**Action item**
Find every line below with the word "وائلی" in it, and copy each one.

Data records
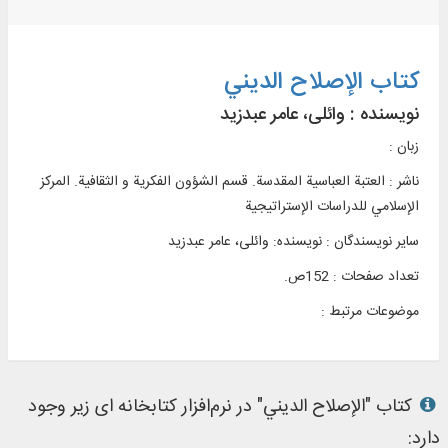
کتاب الإصلاح الدیني
نویسنده :
وائلی، عامر عبدزید
زبان :
ناشر :
العتبة العباسية المقدسة. قسم الشؤون الفکرية و الثقافية. المرکز
الإسلامي للدراسات الإستراتيجية
سایر نویسندگان : نویسنده: وائلی، عامر عبدزید
تعداد صفحات : 152ص.
موضوعات مرتبط :
کتاب "الإصلاح الدیني" در نرم‌افزار کتابخانه ای زیر وجود
دارد:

**Answer area**
وائلی، عامر عبدزید
سایر نویسندگان : نویسنده: وائلی، عامر عبدزید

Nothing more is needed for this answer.